La famille Creed quitte Boston pour le Maine et sa région rurale. Très vite, Louis (Jason Clarke), le patriarche, découvre derrière son terrain un sentier menant vers un mystérieux cimetière au fond des bois. Un cimetière où des enfants viennent enterrer leurs animaux depuis des décennies selon son vieux voisin Jud Crandall (John Lithgow). Mais le vieil homme ne dit pas tout, et de plus puissantes forces maléfiques se cachent au fin fond de la forêt. Des forces que Louis ne tardera pas à réveiller lorsqu’une tragédie s’abattra sur les siens.

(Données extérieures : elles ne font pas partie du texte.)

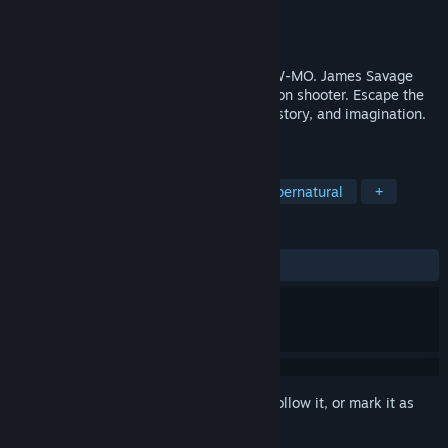
Developer
Strange Scaffold
Publisher
Frosty Pop
,
Strange Scaffold
Released
To be announced
MORE STAKES. MORE GUNS. MORE SLOW-MO. James Savage
returns in this sequel to the hit third-person shooter. Escape the
Void. Fight creatures pulled from myth, history, and imagination.
Save yourself.
TAGS
Action RPG
Hack and Slash
Supernatural
+
REVIEWS
No user reviews
Sign in
to add this item to your wishlist, follow it, or mark it as
ignored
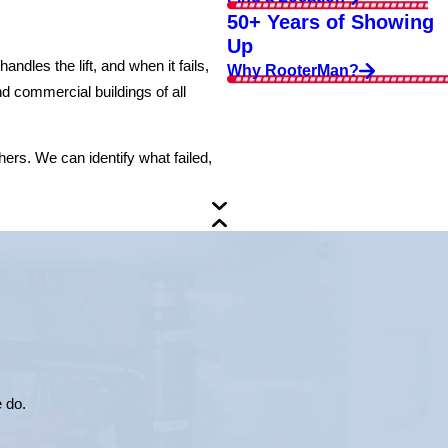
50+ Years of Showing
Up
dles the lift, and when it fails,
Why RooterMan?
 commercial buildings of all
ers. We can identify what failed,
e do.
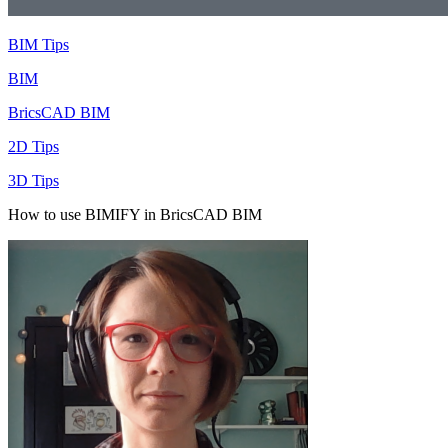
BIM Tips
BIM
BricsCAD BIM
2D Tips
3D Tips
How to use BIMIFY in BricsCAD BIM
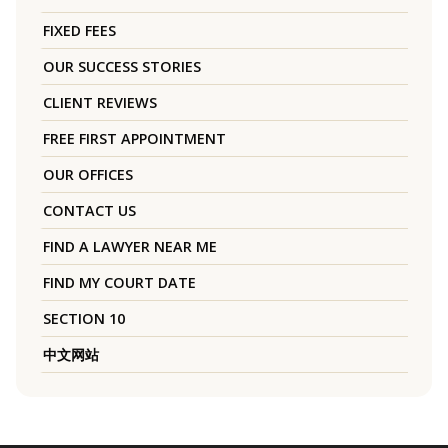
FIXED FEES
OUR SUCCESS STORIES
CLIENT REVIEWS
FREE FIRST APPOINTMENT
OUR OFFICES
CONTACT US
FIND A LAWYER NEAR ME
FIND MY COURT DATE
SECTION 10
中文网站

Même si un roman n’est jamais adaptable à 100 %, il est toujours difficile de comprendre pourquoi des scénaristes tiennent tant à s’éloigner de ce qui faisait l’essence même de l’histoire qu’ils veulent raconter (coucou Walking Dead). Alors certes, des changements peuvent s’avérer bénéfique, quand l’oeuvre en question est trop ample, comme Le Seigneur des Anneaux ou Le Trône de Fer. Mais charcuter un roman de Stephen King (plus de 600 pages pour Simetierre) pour le réduire à un film formaté en 90 minutes… ce n’est pas la même chose. Car derrière l’histoire, sinistre, chaque roman du King est avant tout un drame humain. Un drame qui se dessine dans une ambiance lugubre, aux situations dérangeantes et malsaines où la plume de l’auteur fait merveille. L’horreur oui, à une forme alors bien particulière, qui tranche avec n’importe quel autre spectacle du genre. Donc ce qui fait sa force et son charme !
Dans les mains des réalisateurs Kevin Kölsch et Dennis Widmyer, Simetierre ne devient donc qu’un énième film de trouille. Alors que l’intrigue de base prend son temps et s’étale sur des mois, on a l’impression que celle du film est plié en l’espace de quelques jours. Si un travail méticuleux est fait au niveau des décors et de la direction artistique, le script édulcore bien trop le roman, enchaînant les situations trop vite, sans que les personnages aient le temps d’exister. A l’image du pauvre Jason Clarke, acteur solide, mais qui semble totalement à côté de ses pompes. On passera sur tout ce que le film sacrifie, comme d’éliminer certains personnages secondaires, de faire une ellipse sur la relation entre Louis et Jud, sans oublier de limite faire passer le voisin pour un vieux fou. Peu subtile, le film ne ressort que les éléments les plus glauques ou effrayants (les camions) du roman pour les banaliser en vulgaires jump scare qu’on grille à des kilomètres. Une déception qui s’accrue jusqu’au final, totalement changé, et qui ne s’avère même pas payant tant il fait perdre toute valeur à cette réflexion sur la mort et à l’incapacité de faire le deuil qui terrasse littéralement le personnage de Lou Creed.
Ticket ou Télé ? Télé, lorsqu’il passera un soir sur M6. En attendant, ressortez le bouquin de votre bibliothèque et dévorez le une nouvelle fois.
Simetierre souffre du syndrome Ça (en pire), à savoir échouer à retranscrire avec fidélité (et quitte à déranger donc) l’oeuvre de Stephen King. D’une histoire sombre et malsaine sur la mort et le deuil, Simetierre se transforme trop vite en vulgaire film d’horreur lambda, perdant au passage tout ce qui pouvait le singulariser. Malgré un travail qui se veut fidèle et respectueux, notamment dans les décors, le film ne remporte jamais le pari des changements qu’il a opéré, désacralisant même la puissance de la conclusion du roman. Ne reste plus qu’à se consoler avec un chat plutôt bien retors.